Surgical masks are designed to protect others from you. They cover your nose, mouth, and chin to prevent the transmission of contaminated respiratory secretions released when you talk, sneeze, or cough. Here in the US, testing, approval, and regulation of surgical masks are done by the US Food and Drug Administration. The use and making of cloth face masks are not regulated.
The US Food and Drug Administration recommends that surgical masks be used by health care workers, people who show COVID-19 symptoms, and those taking care of suspected or confirmed COVID-19 patients. Cloth masks are worn by people who show no COVID-19 symptoms. You are advised to always have your cloth face mask on whenever in a public setting.

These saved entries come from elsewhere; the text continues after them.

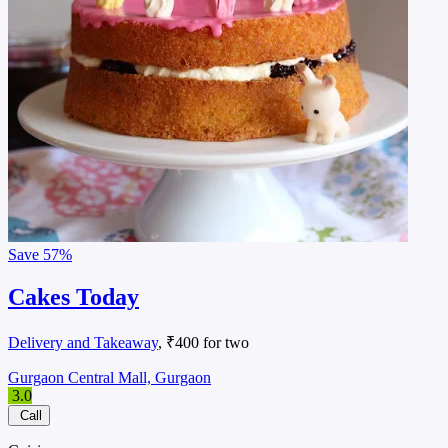
Save
57%
Cakes Today
Delivery and Takeaway
, ₹400 for two
Gurgaon Central Mall, Gurgaon
3.0
Call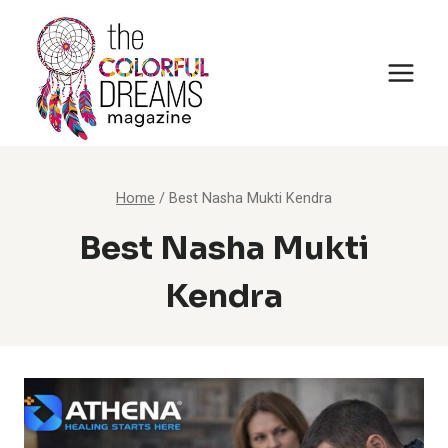
Skip
to
content
Home
/
Best Nasha Mukti Kendra
Best Nasha Mukti
Kendra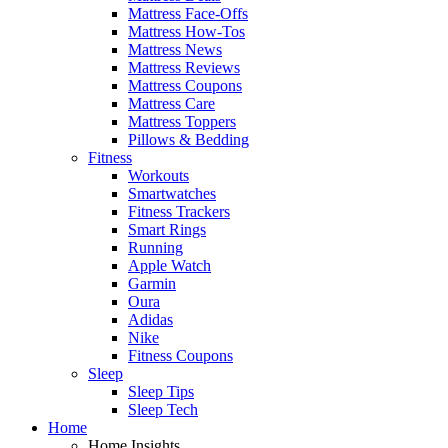
Mattress Face-Offs
Mattress How-Tos
Mattress News
Mattress Reviews
Mattress Coupons
Mattress Care
Mattress Toppers
Pillows & Bedding
Fitness
Workouts
Smartwatches
Fitness Trackers
Smart Rings
Running
Apple Watch
Garmin
Oura
Adidas
Nike
Fitness Coupons
Sleep
Sleep Tips
Sleep Tech
Home
Home Insights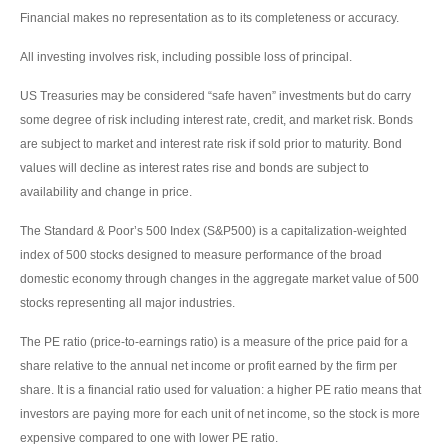
Financial makes no representation as to its completeness or accuracy.
All investing involves risk, including possible loss of principal.
US Treasuries may be considered “safe haven” investments but do carry
some degree of risk including interest rate, credit, and market risk. Bonds
are subject to market and interest rate risk if sold prior to maturity. Bond
values will decline as interest rates rise and bonds are subject to
availability and change in price.
The Standard & Poor’s 500 Index (S&P500) is a capitalization-weighted
index of 500 stocks designed to measure performance of the broad
domestic economy through changes in the aggregate market value of 500
stocks representing all major industries.
The PE ratio (price-to-earnings ratio) is a measure of the price paid for a
share relative to the annual net income or profit earned by the firm per
share. It is a financial ratio used for valuation: a higher PE ratio means that
investors are paying more for each unit of net income, so the stock is more
expensive compared to one with lower PE ratio.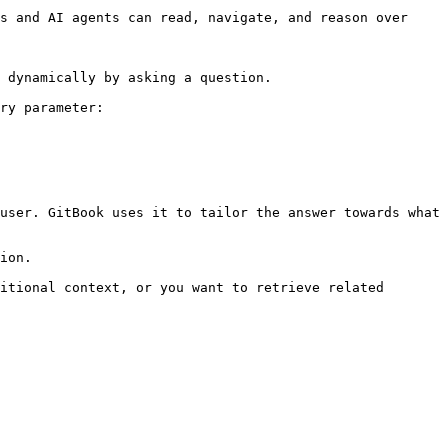
s and AI agents can read, navigate, and reason over 
 dynamically by asking a question.

ry parameter:

user. GitBook uses it to tailor the answer towards what 
ion.

itional context, or you want to retrieve related 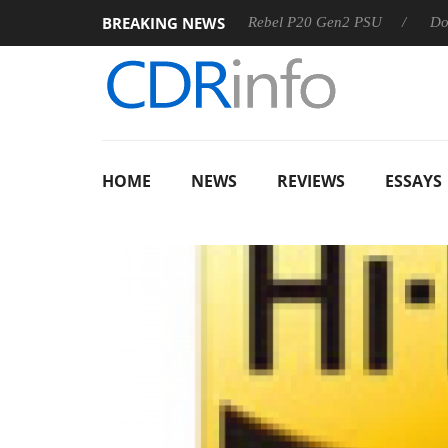
BREAKING NEWS
OSS
Sharkoon announces Rebel P20 Gen2 PSU
Dolby Vis
HOME
NEWS
REVIEWS
ESSAYS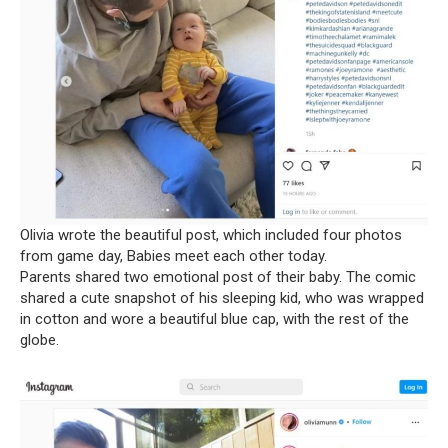
Olivia wrote the beautiful post, which included four photos
from game day, Babies meet each other today.
Parents shared two emotional post of their baby. The comic
shared a cute snapshot of his sleeping kid, who was wrapped
in cotton and wore a beautiful blue cap, with the rest of the
globe.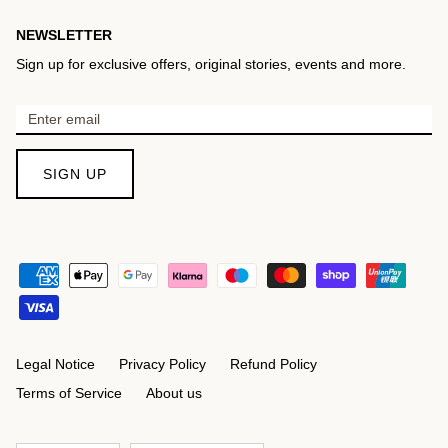
NEWSLETTER
Sign up for exclusive offers, original stories, events and more.
SIGN UP
Legal Notice
Privacy Policy
Refund Policy
Terms of Service
About us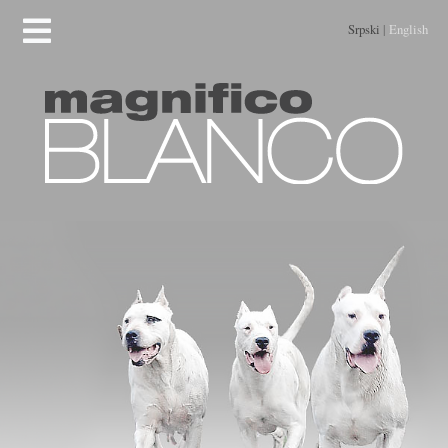
Srpski
|
English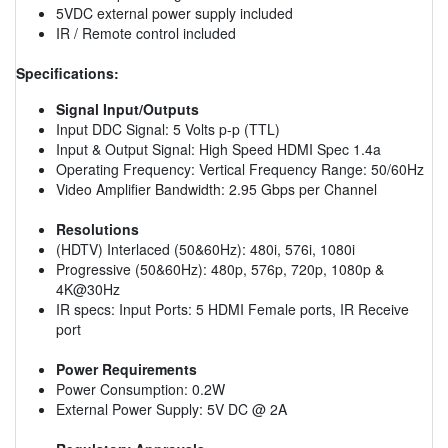
5VDC external power supply included
IR / Remote control included
Specifications:
Signal Input/Outputs
Input DDC Signal: 5 Volts p-p (TTL)
Input & Output Signal: High Speed HDMI Spec 1.4a
Operating Frequency: Vertical Frequency Range: 50/60Hz
Video Amplifier Bandwidth: 2.95 Gbps per Channel
Resolutions
(HDTV) Interlaced (50&60Hz): 480i, 576i, 1080i
Progressive (50&60Hz): 480p, 576p, 720p, 1080p &
4K@30Hz
IR specs: Input Ports: 5 HDMI Female ports, IR Receive
port
Power Requirements
Power Consumption: 0.2W
External Power Supply: 5V DC @ 2A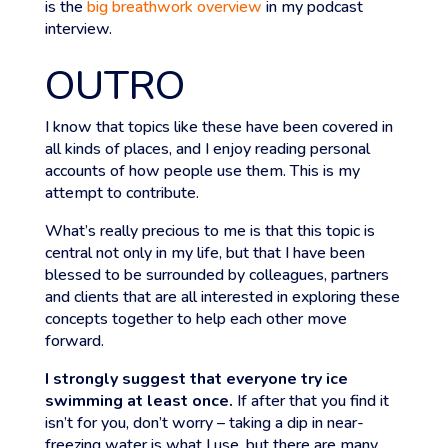
is the
big breathwork overview
in my podcast
interview.
OUTRO
I know that topics like these have been covered in
all kinds of places, and I enjoy reading personal
accounts of how people use them. This is my
attempt to contribute.
What’s really precious to me is that this topic is
central not only in my life, but that I have been
blessed to be surrounded by colleagues, partners
and clients that are all interested in exploring these
concepts together to help each other move
forward.
I strongly suggest that everyone try ice
swimming at least once.
If after that you find it
isn’t for you, don’t worry – taking a dip in near-
freezing water is what I use, but there are many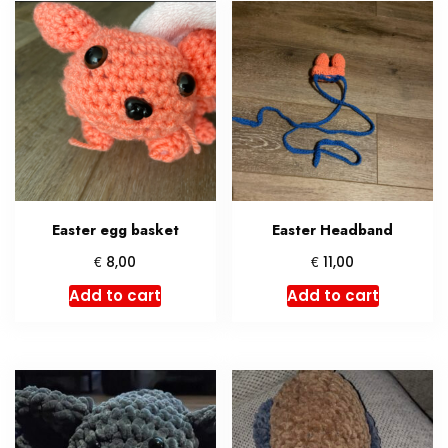
Easter egg basket
Easter Headband
€
€
8,00
11,00
Add to cart
Add to cart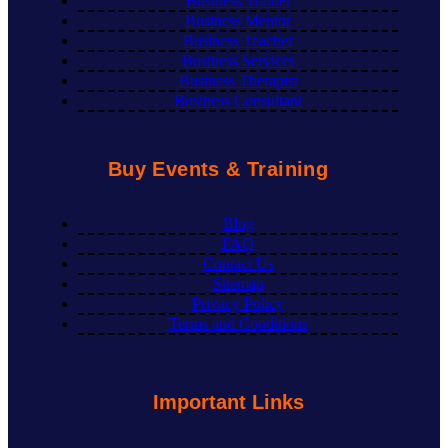
Business Trainer
Business Mentor
Business Teacher
Business Services
Business Therapist
Business Consultant
Buy Events & Training
Blog
FAQ
Contact Us
Sitemap
Privacy Policy
Terms and Conditions
Important Links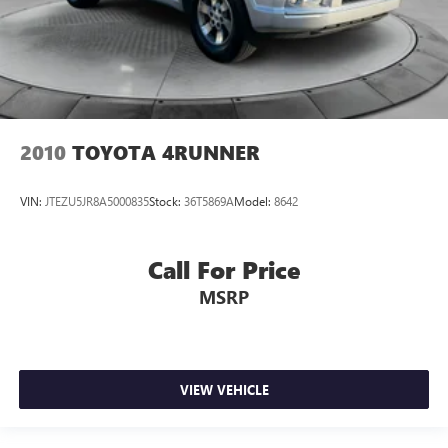
2010
TOYOTA 4RUNNER
VIN:
JTEZU5JR8A5000835
Stock:
36T5869A
Model:
8642
Call For Price
MSRP
VIEW VEHICLE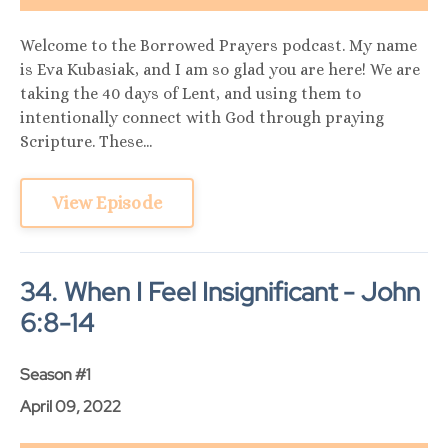
Welcome to the Borrowed Prayers podcast. My name
is Eva Kubasiak, and I am so glad you are here! We are
taking the 40 days of Lent, and using them to
intentionally connect with God through praying
Scripture. These...
View Episode
34. When I Feel Insignificant - John
6:8-14
Season #1
April 09, 2022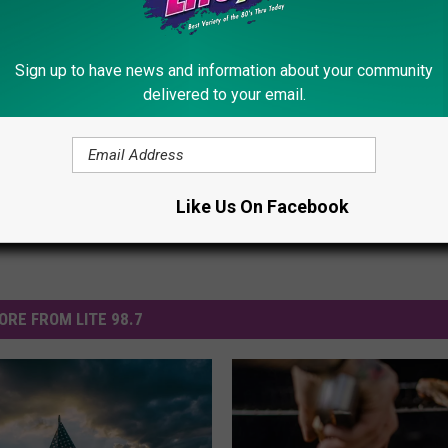
on Oxford Road.
Sign up to have news and information about your community
delivered to your email.
Like Us On Facebook
ORE FROM LITE 98.7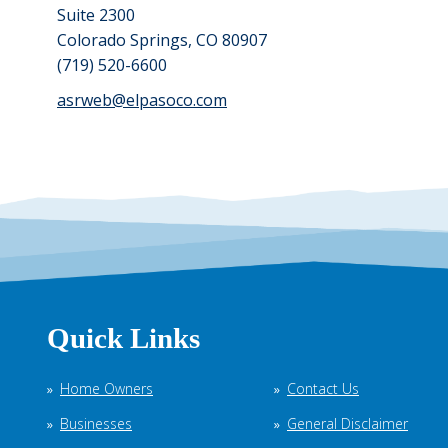
Suite 2300
Colorado Springs, CO 80907
(719) 520-6600
asrweb@elpasoco.com
Quick Links
Home Owners
Contact Us
Businesses
General Disclaimer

N95 masks are high filtration efficiency respirators that can filter both small and large particles and liquid droplets. They offer more protection from contaminated airborne particles than both surgical and cloth masks. The respirator’s strands are electrostatic and haphazardly arranged making it hard for particulate matter to enter.
Compared to cloth face masks, N95 respirators have a very close facial fit. This explains why they have a very high fluid resistance at 95%. According to the guidelines provided by the CDC on the use of N95 respirators, they are not for use by the general. Because of their proven effectiveness against the SARS-CoV-2 virus, the CDC recommends that they be reserved for frontline healthcare workers.
How to choose the best cloth face mask
“Any mask is better than no mask” This is the new saying in town. Since the design and making of cloth face masks is not regulated, almost every vendor in the street is selling cloth face masks. A well-designed cloth face mask prevents person-to-person viral transmission.
There are many ways to define a good cloth face mask. The Key is that the cloth face mask has multiple layers and a good seal. The best cloth face mask is the one that feels and fits well. It should also offer protection against contaminated airborne particles.
How well a mask works is influenced by a number of factors. First is the size of your head and your facial features. Another important factor is your behavior and the environment in which you operate. Because of these factors, it is difficult to point out the most effective mask. It all depends on your behavior and the situation in which you find yourself in.
Shopping for a cloth face mask requires compromise. Looking for a one-fits-all option is an exercise in futility. You have to strike a balance between fit and comfort and the protection that the mask offers.
A growing number of experts prefer multiple layer masks over single layer masks. According to this Lancet study, multi-layer masks offer more protection than single layer masks. The study recommends masks with at least three layers. The outer layer of the mask should be water-resistant, the middle layer non-woven, and the inner layer next to the skin comfortable.
This April study found out that the best material for making cloth face masks is one that is tightly woven. In the study, involving droplets smaller than 0.3 microns at low flow, two-ply 80-thread-count quilting cotton showed far less filtration efficiency than a two-ply 600-thread-count pillowcase-like material. Unfortunately, information about the material thread-count is rarely provided by mask makers. You just have to contend with their word on how tightly-woven the material used is. The best way to confirm the effectiveness of a cloth face mask is by holding it up to the light. If there are many visible openings on the fabric structure then the material has a low filtration efficiency.